The Aussie fell 0.3 percent to 89.63 U.S. cents as of 4:30 p.m. in Sydney, extending a 12 percent decline in the past three months that’s the biggest drop among the Group of 10 major developed-market currencies. It touched 88.48 on Aug. 5, the lowest level in almost three years.

“‘There’s not quite the explicit easing bias that the RBA has shown in the previous statements, but I think there’s still an implicit easing bias there,” said Ray Attrill, the Sydney-based global co-head of currency strategy at National Australia Bank Ltd. “The currency would have to fall a lot further before it would feed a much stronger inflation outlook, that would then have implications for policy.”
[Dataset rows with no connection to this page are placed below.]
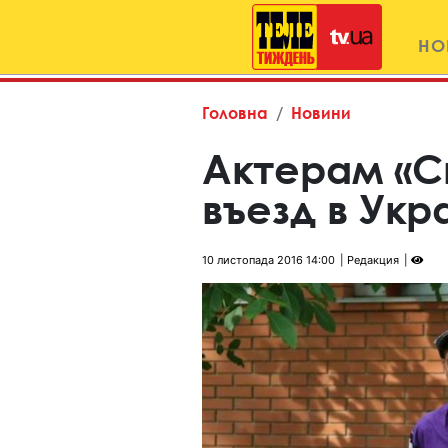
НО
Головна
Новини
Актерам «С
въезд в Укр
10 листопада 2016 14:00
Редакция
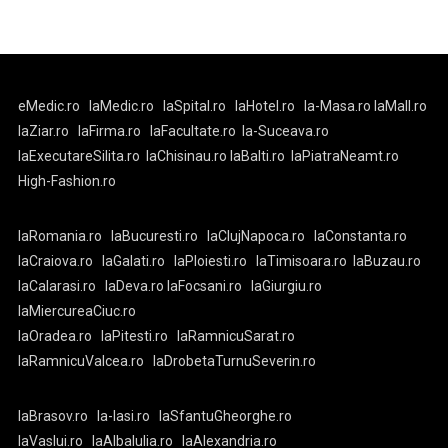
eMedic.ro
laMedic.ro
laSpital.ro
laHotel.ro
la-Masa.ro
laMall.ro
laZiar.ro
laFirma.ro
laFacultate.ro
la-Suceava.ro
laExecutareSilita.ro
laChisinau.ro
laBalti.ro
laPiatraNeamt.ro
High-Fashion.ro
laRomania.ro
laBucuresti.ro
laClujNapoca.ro
laConstanta.ro
laCraiova.ro
laGalati.ro
laPloiesti.ro
laTimisoara.ro
laBuzau.ro
laCalarasi.ro
laDeva.ro
laFocsani.ro
laGiurgiu.ro
laMiercureaCiuc.ro
laOradea.ro
laPitesti.ro
laRamnicuSarat.ro
laRamnicuValcea.ro
laDrobetaTurnuSeverin.ro
laBrasov.ro
la-Iasi.ro
laSfantuGheorghe.ro
laVaslui.ro
laAlbaIulia.ro
laAlexandria.ro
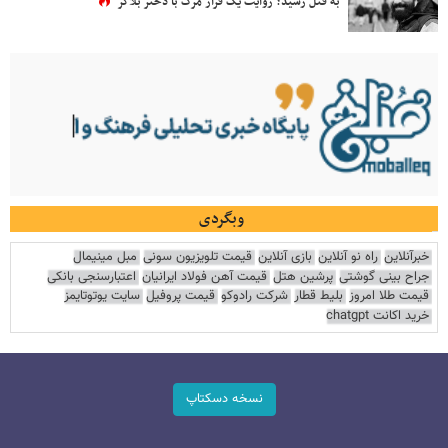
به قتل رسید؟ روایت یک قرار مرگ با دختر بلاگر
وبگردی
خبرآنلاین
راه نو آنلاین
بازی آنلاین
قیمت تلویزیون سونی
مبل مینیمال
جراح بینی گوشتی
پرشین هتل
قیمت آهن فولاد ایرانیان
اعتبارسنجی بانکی
قیمت طلا امروز
بلیط قطار
شرکت رادوکو
قیمت پروفیل
سایت یوتوتایمز
خرید اکانت chatgpt
نسخه دسکتاپ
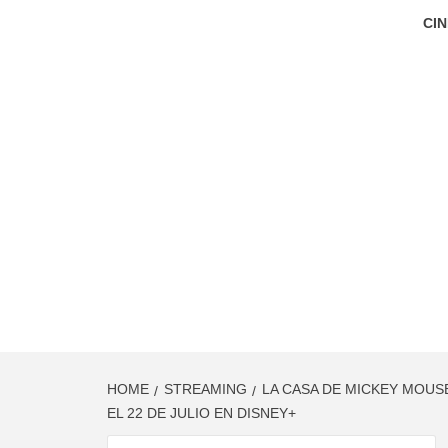
CIN
HOME
STREAMING
LA CASA DE MICKEY MOUS
EL 22 DE JULIO EN DISNEY+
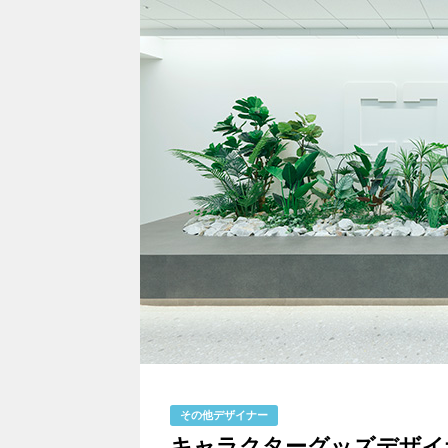
その他デザイナー
キャラクターグッズデザイ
The Aussie will have to drop toward 80 cents to substantially aid manufacturers, according to Kim Carr, Australian minister for Innovation, Industry, Science and Research.

Industry Struggling

The falling dollar “will be an improvement over time that will ease the pressure on Australian manufacturing, but it may be some distance in time before the full benefit of that is felt,” Carr said yesterday in a phone interview. “The Australian automotive industry can start to make money at higher figures, but it requires figures of around 80 cents to secure competitive advantage.”

Australia’s real effective exchange rate remains overvalued by 5 percent to 15 percent, amid a “continued gap between domestic and foreign interest rates,” the International Monetary Fund said in a report published Aug. 1.

Even after yesterday’s cut, the nation’s benchmark borrowing cost is the highest in the developed world alongside New Zealand’s, and compares with 0.5 percent in euro area and near-zero levels in the U.S. and Japan.

“I still think they will cut rates,” Hideo Shimomura, the chief fund investor who helps oversee the equivalent of $60.9 billion in Tokyo at Mitsubishi UFJ Asset Management Co., said in reference to RBA policy makers. “They said the Australian dollar is still high. It means they need a weaker currency.”